Stored dataset items:
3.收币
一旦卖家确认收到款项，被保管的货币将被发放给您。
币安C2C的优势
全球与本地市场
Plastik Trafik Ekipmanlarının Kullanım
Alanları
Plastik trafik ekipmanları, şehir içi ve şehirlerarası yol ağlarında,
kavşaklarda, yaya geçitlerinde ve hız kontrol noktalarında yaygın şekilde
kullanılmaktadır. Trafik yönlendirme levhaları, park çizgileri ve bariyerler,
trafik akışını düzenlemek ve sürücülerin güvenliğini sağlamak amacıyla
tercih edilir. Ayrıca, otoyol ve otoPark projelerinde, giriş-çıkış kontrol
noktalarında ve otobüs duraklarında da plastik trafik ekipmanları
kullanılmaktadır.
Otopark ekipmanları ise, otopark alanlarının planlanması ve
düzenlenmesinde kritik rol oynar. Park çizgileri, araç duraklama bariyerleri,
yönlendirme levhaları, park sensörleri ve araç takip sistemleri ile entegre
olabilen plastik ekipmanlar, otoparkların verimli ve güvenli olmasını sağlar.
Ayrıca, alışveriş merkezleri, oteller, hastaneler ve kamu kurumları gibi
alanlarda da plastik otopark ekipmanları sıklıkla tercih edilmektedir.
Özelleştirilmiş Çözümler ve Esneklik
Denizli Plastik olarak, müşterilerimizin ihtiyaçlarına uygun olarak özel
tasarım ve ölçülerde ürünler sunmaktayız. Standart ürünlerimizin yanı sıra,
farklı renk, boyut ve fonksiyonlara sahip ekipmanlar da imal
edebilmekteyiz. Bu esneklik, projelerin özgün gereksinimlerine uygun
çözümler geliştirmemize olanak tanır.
...
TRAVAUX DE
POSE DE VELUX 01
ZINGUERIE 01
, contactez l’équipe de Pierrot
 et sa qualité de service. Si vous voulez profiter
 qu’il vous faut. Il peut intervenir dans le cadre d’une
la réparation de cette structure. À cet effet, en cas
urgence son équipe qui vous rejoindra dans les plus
...
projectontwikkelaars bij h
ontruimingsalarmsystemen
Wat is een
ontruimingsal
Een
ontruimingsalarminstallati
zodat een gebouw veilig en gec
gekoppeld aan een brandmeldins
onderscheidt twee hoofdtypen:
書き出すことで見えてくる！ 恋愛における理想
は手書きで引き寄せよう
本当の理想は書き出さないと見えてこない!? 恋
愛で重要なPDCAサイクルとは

**Exercise goal:**
Only one stretch of the entries above is wanted: the lines from the one containing "Ayrıca, alışveriş merkezleri, oteller, hastaneler" through the one containing "tasarım ve ölçülerde". Please reproduce it exactly.

**Answer section:**
Ayrıca, alışveriş merkezleri, oteller, hastaneler ve kamu kurumları gibi
alanlarda da plastik otopark ekipmanları sıklıkla tercih edilmektedir.
Özelleştirilmiş Çözümler ve Esneklik
Denizli Plastik olarak, müşterilerimizin ihtiyaçlarına uygun olarak özel
tasarım ve ölçülerde ürünler sunmaktayız. Standart ürünlerimizin yanı sıra,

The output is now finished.